『苦役列車』
監督:山下敦弘
出演:森山未來,高良健吾,前田敦子,マキタスポーツ,田口トモロヲ他
なんばパークスシネマで、前述の『リンカーン弁護士』とハシゴ。
原作である芥川賞受賞作の同名小説は未読ですが、
話題となった受賞会見のさいの「そろそろ風俗へ行こうと思っていた」発言にニヤリ。
西村賢太氏の私小説と言われる本作のキャッチコピーは、
「友ナシ、金ナシ、女ナシ。
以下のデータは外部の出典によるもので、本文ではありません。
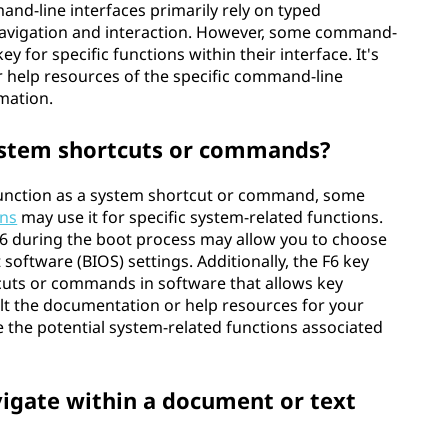
and-line interfaces primarily rely on typed
avigation and interaction. However, some command-
key for specific functions within their interface. It's
 help resources of the specific command-line
rmation.
system shortcuts or commands?
 function as a system shortcut or command, some
ons
may use it for specific system-related functions.
 F6 during the boot process may allow you to choose
 software (BIOS) settings. Additionally, the F6 key
cuts or commands in software that allows key
t the documentation or help resources for your
 the potential system-related functions associated
vigate within a document or text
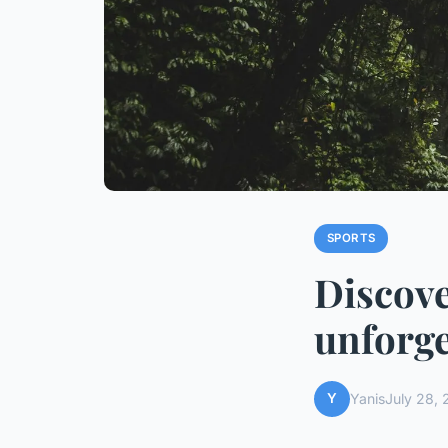
SPORTS
Discove
unforge
Y
Yanis
July 28,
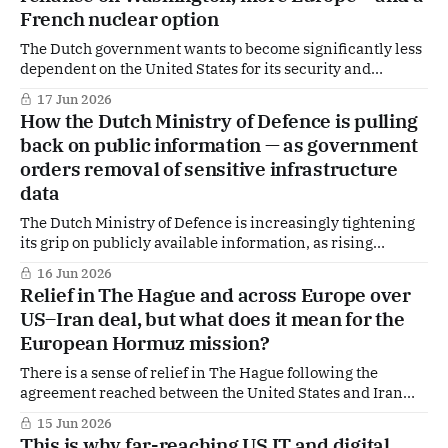
French nuclear option
The Dutch government wants to become significantly less
dependent on the United States for its security and
defence in the coming years. That is the central message of
17 Jun 2026
the new International Security Strategy 2026–2030,
How the Dutch Ministry of Defence is pulling
presented to parliament this week.
back on public information — as government
orders removal of sensitive infrastructure
data
The Dutch Ministry of Defence is increasingly tightening
its grip on publicly available information, as rising
geopolitical tensions fuel concerns that even fragmented,
16 Jun 2026
open-source data can expose vulnerable military
Relief in The Hague and across Europe over
infrastructure, according to insiders in the MoD.
US–Iran deal, but what does it mean for the
European Hormuz mission?
There is a sense of relief in The Hague following the
agreement reached between the United States and Iran
with the mediation of Pakistan. At the same time,
15 Jun 2026
uncertainty remains high about the concrete implications
This is why far-reaching US IT and digital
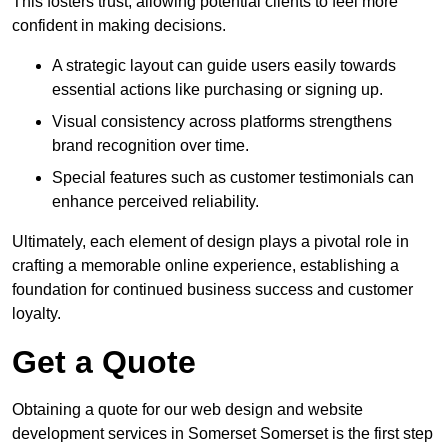
This fosters trust, allowing potential clients to feel more
confident in making decisions.
A strategic layout can guide users easily towards
essential actions like purchasing or signing up.
Visual consistency across platforms strengthens
brand recognition over time.
Special features such as customer testimonials can
enhance perceived reliability.
Ultimately, each element of design plays a pivotal role in
crafting a memorable online experience, establishing a
foundation for continued business success and customer
loyalty.
Get a Quote
Obtaining a quote for our web design and website
development services in Somerset Somerset is the first step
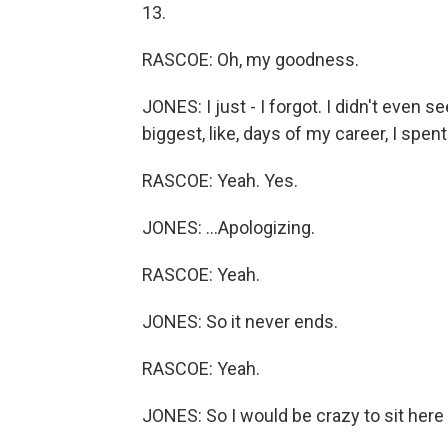
13.
RASCOE: Oh, my goodness.
JONES: I just - I forgot. I didn't even 
biggest, like, days of my career, I spen
RASCOE: Yeah. Yes.
JONES: ...Apologizing.
RASCOE: Yeah.
JONES: So it never ends.
RASCOE: Yeah.
JONES: So I would be crazy to sit here an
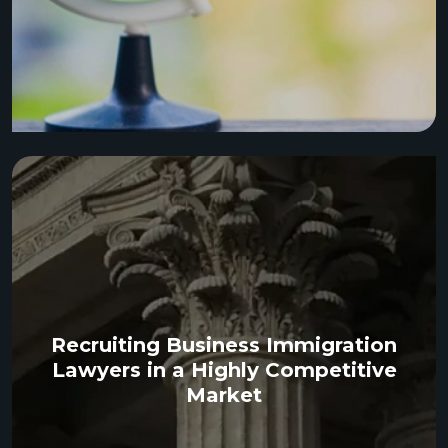
Recruiting Business Immigration
Lawyers in a Highly Competitive
Market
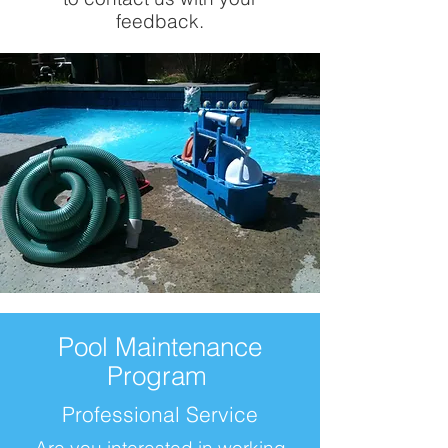
feedback.
Pool Maintenance
Program
Professional Service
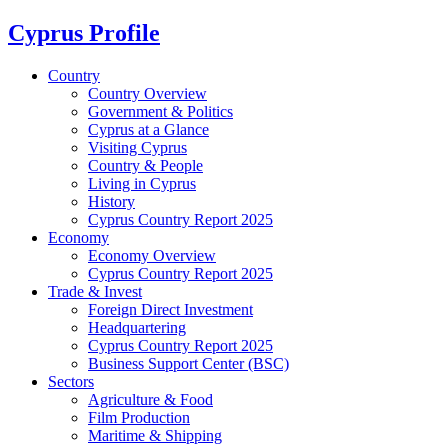
Cyprus Profile
Country
Country Overview
Government & Politics
Cyprus at a Glance
Visiting Cyprus
Country & People
Living in Cyprus
History
Cyprus Country Report 2025
Economy
Economy Overview
Cyprus Country Report 2025
Trade & Invest
Foreign Direct Investment
Headquartering
Cyprus Country Report 2025
Business Support Center (BSC)
Sectors
Agriculture & Food
Film Production
Maritime & Shipping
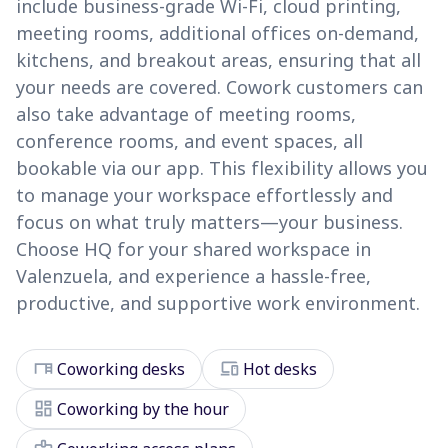
include business-grade Wi-Fi, cloud printing,
meeting rooms, additional offices on-demand,
kitchens, and breakout areas, ensuring that all
your needs are covered. Cowork customers can
also take advantage of meeting rooms,
conference rooms, and event spaces, all
bookable via our app. This flexibility allows you
to manage your workspace effortlessly and
focus on what truly matters—your business.
Choose HQ for your shared workspace in
Valenzuela, and experience a hassle-free,
productive, and supportive work environment.
desk
devices
Coworking desks
Hot desks
dashboard
Coworking by the hour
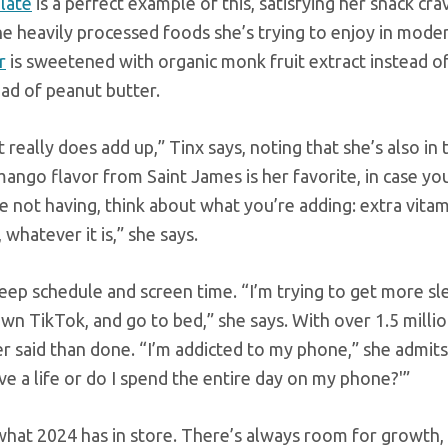
late
is a perfect example of this, satisfying her snack cra
the heavily processed foods she’s trying to enjoy in moder
r
is sweetened with organic monk fruit extract instead of
ead of peanut butter.
really does add up,” Tinx says, noting that she’s also in 
mango flavor from Saint James is her favorite, in case y
 not having, think about what you’re adding: extra vitam
whatever it is,” she says.
eep schedule and screen time. “I’m trying to get more sl
own TikTok, and go to bed,” she says. With over 1.5 milli
r said than done. “I’m addicted to my phone,” she admits
ve a life or do I spend the entire day on my phone?'”
what 2024 has in store. There’s always room for growth, 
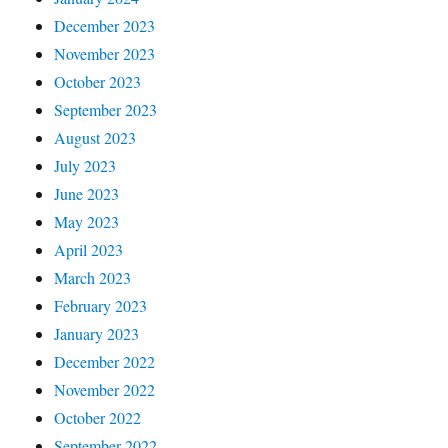
December 2023
November 2023
October 2023
September 2023
August 2023
July 2023
June 2023
May 2023
April 2023
March 2023
February 2023
January 2023
December 2022
November 2022
October 2022
September 2022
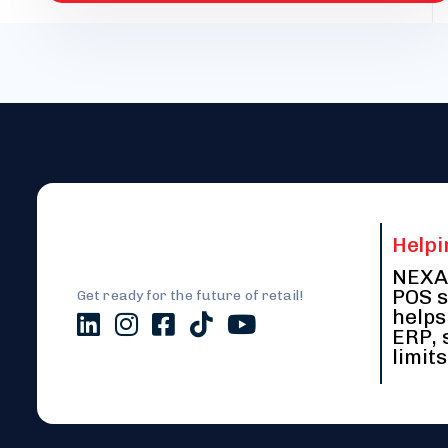
Helpi
NEXA 
POS s
Get ready for the future of retail!
helps
ERP, 
limits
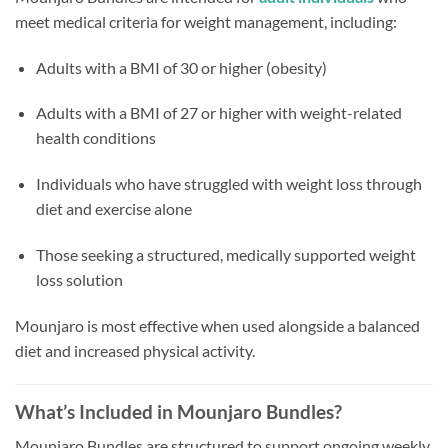
meet medical criteria for weight management, including:
Adults with a BMI of 30 or higher (obesity)
Adults with a BMI of 27 or higher with weight-related
health conditions
Individuals who have struggled with weight loss through
diet and exercise alone
Those seeking a structured, medically supported weight
loss solution
Mounjaro is most effective when used alongside a balanced
diet and increased physical activity.
What’s Included in Mounjaro Bundles?
Mounjaro Bundles are structured to support ongoing weekly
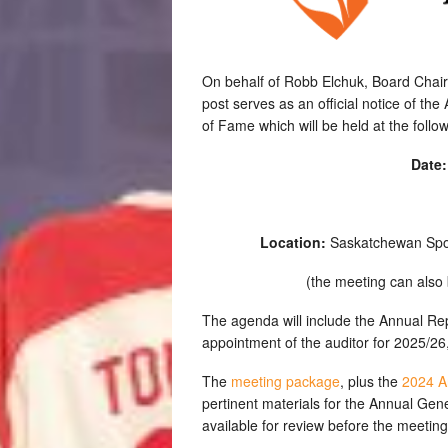
On behalf of Robb Elchuk, Board Chair
post serves as an official notice of t
of Fame which will be held at the follo
Date
Location:
Saskatchewan Spor
(the meeting can also 
The agenda will include the Annual Rep
appointment of the auditor for 2025/26,
The
meeting package
, plus the
2024 A
pertinent materials for the Annual Ge
available for review before the meeting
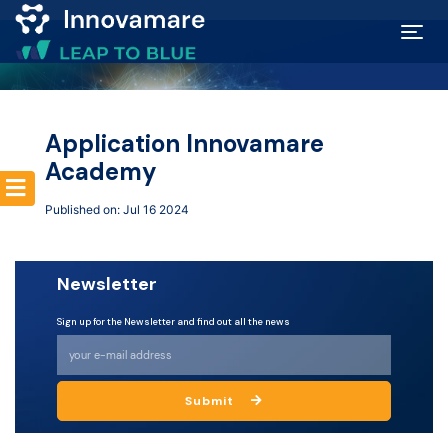
Map of
Excellence
Application Innovamare
Academy
Marketplace
Published on: Jul 16 2024
Funding
Newsletter
opportunities
Sign up for the Newsletter and find out all the news
Community
Submit
Submit
idea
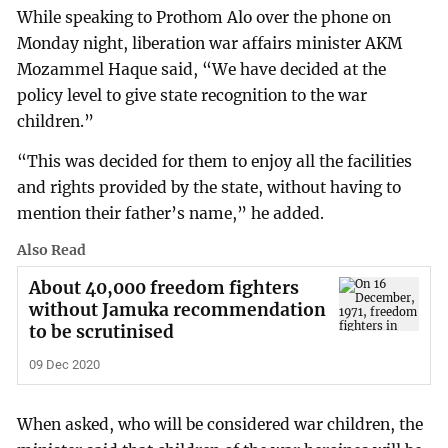
While speaking to Prothom Alo over the phone on
Monday night, liberation war affairs minister AKM
Mozammel Haque said, “We have decided at the
policy level to give state recognition to the war
children.”
“This was decided for them to enjoy all the facilities
and rights provided by the state, without having to
mention their father’s name,” he added.
Also Read
About 40,000 freedom fighters
without Jamuka recommendation
to be scrutinised
09 Dec 2020
When asked, who will be considered war children, the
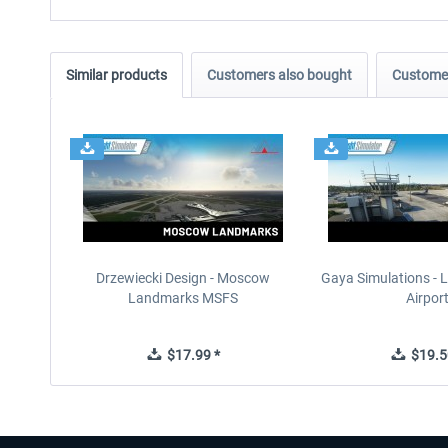
Similar products
Customers also bought
Customer
Drzewiecki Design - Moscow
Gaya Simulations - L
Landmarks MSFS
Airpor
$17.99 *
$19.5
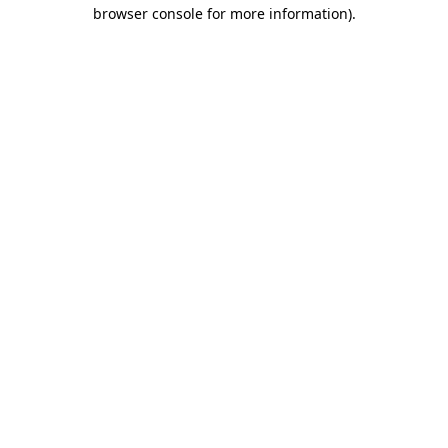
browser console for more information)
.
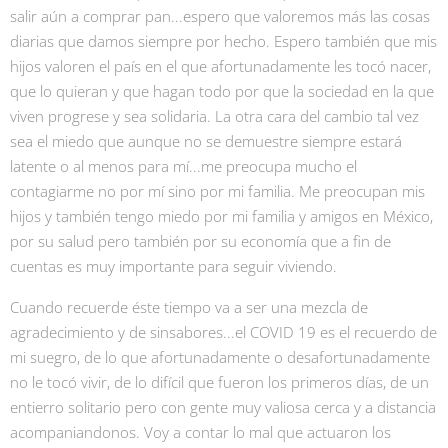
salir aún a comprar pan...espero que valoremos más las cosas
diarias que damos siempre por hecho. Espero también que mis
hijos valoren el país en el que afortunadamente les tocó nacer,
que lo quieran y que hagan todo por que la sociedad en la que
viven progrese y sea solidaria. La otra cara del cambio tal vez
sea el miedo que aunque no se demuestre siempre estará
latente o al menos para mí...me preocupa mucho el
contagiarme no por mí sino por mi familia. Me preocupan mis
hijos y también tengo miedo por mi familia y amigos en México,
por su salud pero también por su economía que a fin de
cuentas es muy importante para seguir viviendo.
Cuando recuerde éste tiempo va a ser una mezcla de
agradecimiento y de sinsabores...el COVID 19 es el recuerdo de
mi suegro, de lo que afortunadamente o desafortunadamente
no le tocó vivir, de lo difícil que fueron los primeros días, de un
entierro solitario pero con gente muy valiosa cerca y a distancia
acompaniandonos. Voy a contar lo mal que actuaron los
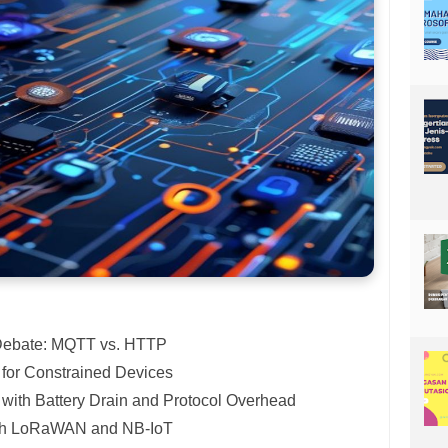
 Debate: MQTT vs. HTTP
 for Constrained Devices
with Battery Drain and Protocol Overhead
ith LoRaWAN and NB-IoT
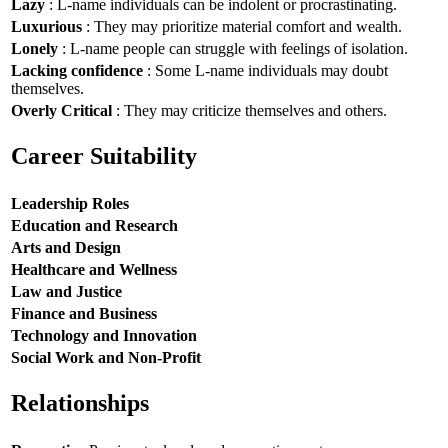
Lazy
: L-name individuals can be indolent or procrastinating.
Luxurious
: They may prioritize material comfort and wealth.
Lonely
: L-name people can struggle with feelings of isolation.
Lacking confidence
: Some L-name individuals may doubt
themselves.
Overly Critical
: They may criticize themselves and others.
Career Suitability
Leadership Roles
Education and Research
Arts and Design
Healthcare and Wellness
Law and Justice
Finance and Business
Technology and Innovation
Social Work and Non-Profit
Relationships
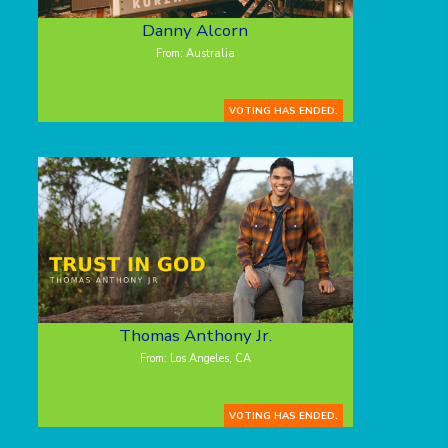
Danny Alcorn
From: Australia
VOTING HAS ENDED.
Thomas Anthony Jr.
From: Los Angeles, CA
VOTING HAS ENDED.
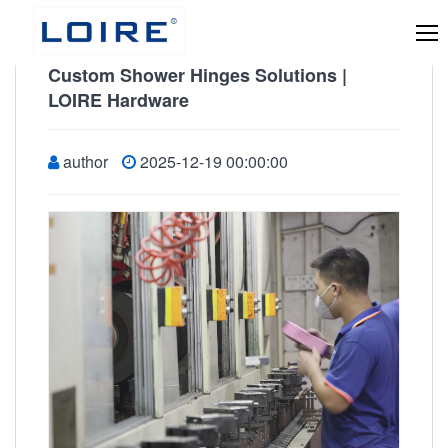
Custom Shower Hinges Solutions |
LOIRE Hardware
author
2025-12-19 00:00:00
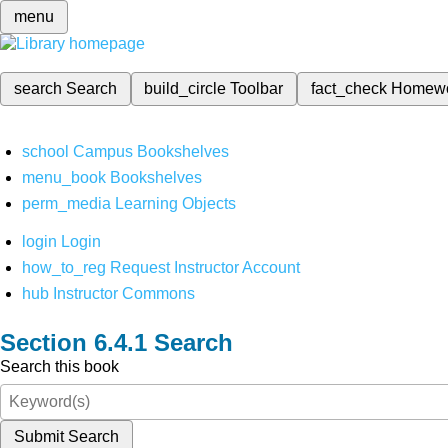
menu
search
Search
build_circle
Toolbar
fact_check
Homew
school
Campus Bookshelves
menu_book
Bookshelves
perm_media
Learning Objects
login
Login
how_to_reg
Request Instructor Account
hub
Instructor Commons
Search
Search this book
Submit Search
この愛すべき、ろくでナシ」。
ほんと、主人公は情けないほどこのコピーどおりです。
1986年の東京。
19歳の北町貫多は、中学を卒業以来、日雇いの肉体労働でその日暮らし。
5歳のときに父親が性犯罪で捕まり、母に連れられて姉と貫多は逃げ暮らす。
学がないからせめて読書をと、本だけはものすごい勢いで読んでいる。
そんなある日、職場に同い年の専門学校生、日下部正二が新入りでやってくる。
これまで友だちと呼べるような相手もいなかった貫多だが、正二とは意気投合。
一緒にメシを食いに行ったり、飲みに行ったり、
ときには貫多が無理やり正二を風俗(覗き部屋)へ連れて行ったり。
貫多が密かに想いを寄せるのは、古本屋でバイトする苦学の女子大生、桜井康子。
どうしても自分で声をかけることができない貫多は、正二に協力を要請。
友だちになってほしいと頼んだところ、意外にもあっさりと康子はOK。
ようやく到来した人並みの青春に嬉しくなるのだが……。
観たかったいちばんの理由は、監督=山下敦弘。
ダメ男三部作の『どんてん生活』(1999)、『ばかのハコ船』(2002)、『リアリズムの宿』(2003)、
それから『松ヶ根乱射事件』(2006)と、オフビートなノリが好きでした。
『リンダ リンダ リンダ』(2005)や『天然コケッコー』(2007)は、
それまでの作品とは全然ちがう清爽さに驚いたけれど、やっぱり好きでした。
観たかったもうひとつの理由は、脚本=いまおかしんじ。
『UNDERWATER LOVE おんなの河童』の監督です。
どうしてこの監督・脚本コンビになったのか知りませんが、
ちょっとピンクなイメージが漂うこのコンビには非常に惹かれます。
エンドロールの“特別協力”に名前を見つけて嬉しくなったのは、
松江哲明、新井浩文、山本浩司。しかし、いったいどんな協力?
ところで肝心の映画の中身はというと、普通に楽しい。
不幸な生い立ちからして同情を感じる余地はあるのですが、如何せん、ろくでナシ。
友だちになってもいいと言われれば「ヤラせてくれる」と思い込み、
ジャガイモみたなブスだと言っていた元カノと再会すれば「ヤラせてくれよ」と頼み込む。
初めて訪れる人並みの青春に妄想が膨らみすぎたのか。
覗き部屋には『やわらかい手』(2007)を思い出して笑いましたが、
あまりにお下劣なので、下ネタOKの私もさすがにドン引き。
森山くんファンなら居たたまれなくて泣いてしまうかもしれません。(^^;
逆にそれがピッタリはまった演技力に脱帽するかも。
昔、ドヤ街で暮らした経験のある知人が、
「仕事が貰えなかった日、そのまま宿泊所に帰る。
体を動かせば腹が減るから、座った場所から一番近い本棚にある本に手を伸ばし、
その日は動かずにひたすら本を読む」と話していました。
いつかその読書の時間が身を結ぶ。